Help Your Kids Understand Hunger

We have forgotten all about hunger.  We don’t even know what it means.  And if we, as parents, don’t have a sense of hunger, our kids certainly don’t, either.

Hunger is a sensation.  A way for our brain to tell our bodies that we need energy.  Yet we’ve fallen so far off the mark with diet rules, calories, what to eat, what not to eat, we don’t even recognize it when it’s right in front of us!

Can You Describe How Hunger Feels To You?

When I am really, truly hungry, I feel like my belly is caving in (even though after two kids in two years, there is no actual caving in).  But that’s the best way I can describe it.  That’s what it feels like.  I feel an emptiness and an almost pinching sensation in my gut.  I also feel slightly nauseas (I’m assuming because my blood sugar is probably on the lower side when I am very hungry).

Can you describe how and where you feel hunger?  Can your child?  If the words are difficult to find, spend five minutes with some crayons and paper.  Encourage your child to think about what it means to be hungry and draw however it is that they view it.  You should do it, too.  Then discuss.  You might be stumped at first.  Because you’ve never really thought about it.  So over the next few days, start noticing.  Then try the exercise again.

What Does Hunger Mean To You?

Is it negative?  Uncomfortable?  Unpleasant?  Does it make you angry?  Afraid?  Do you associate feeling hungry with losing weight?

Hunger to me, always felt like being good.  I remember, even as a tween embarking on my lifelong journey of wanting to be “skinny”, waking up with a very empty stomach and feeling proud of it.  Inversely, if I was full, I felt like I had ruined everything.

I didn’t listen to my hunger as a cue that I needed food.  I ignored it until I felt miserable, and then overcompensated, which made me feel like a failure.  At which point, I’d give up.  It was a an exhausting, wide pendulum swing.

Are you afraid of feeling hunger?

Many of us are.  I’m not talking about people who truly do not have enough to eat.  I’m talking about the fear of feeling any source of discomfort at all.  Maybe you’ve never even thought about it.  But pinpoint those moments where you find yourself without food when you feel hungry and you panic.  It happens.  Trust me.

Get In Touch With Hungry and Full

Start to become more aware of hunger and fullness around the times that you eat.  Having a healthy awareness is a lot more powerful than you think.  Having open discussions about hunger and fullness will give your kids a very strong foundation for the rest of their eating lives!

1.  Make a hunger scale, from 0 to 10.  This doesn’t need to be Martha Stewart.  It can be the back of an envelope and a pencil if you want, but the visual is important, especially for kids.  At dinner, talk about how hungry each of you are.  There is no right or wrong answer, no judgement.

2.  Make a fullness scale, from 0 to 10.  After first helpings, how full are you?

3.  Teach your children to relax at mealtime.  Rest your belly!  Creating any hard and fast rules about portion size or second helpings or dessert can be extremely detrimental.
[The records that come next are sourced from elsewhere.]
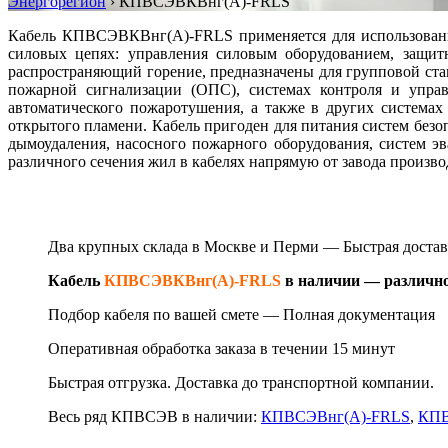
Энергорегион
›
КПВСЭВКВнг(А)-FRLS
Кабель КПВСЭВКВнг(А)-FRLS применяется для использования
силовых цепях: управления силовым оборудованием, защит
распространяющий горение, предназначены для групповой ст
пожарной сигнализации (ОПС), системах контроля и упра
автоматического пожаротушения, а также в других системах
открытого пламени. Кабель пригоден для питания систем безо
дымоудаления, насосного пожарного оборудования, систем э
различного сечения жил в кабелях напрямую от завода произв
Два крупных склада в Москве и Перми — Быстрая д
оста
Кабель
КПВСЭВКВнг(А)-FRLS
в наличии — различно
Подбор кабеля по вашей смете —
Полная документация
Оперативная обработка заказа в течении 15 минут
Быстрая отгрузка. Доставка до транспортной компании.
Весь ряд КПВСЭВ в наличии:
КПВСЭВнг(А)-FRLS
,
КПВ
But learning simple behaviors like resting your belly for five minutes teaches kids that the food will still be there.  They don’t need to rush to the next bowl.  They might still want more and that is fine!  But they relaxed at meal time first.

 

Stay tuned for more activities and exercises to help you and your children develop a healthy relationship with food.

Comments

  1. Kids, especially the little ones, really need to know how to take care and listen to themselves. They should learn when and why they should eat.

  2. I agree. They would then be able to avoid having to re-learn those principles when they’re adults.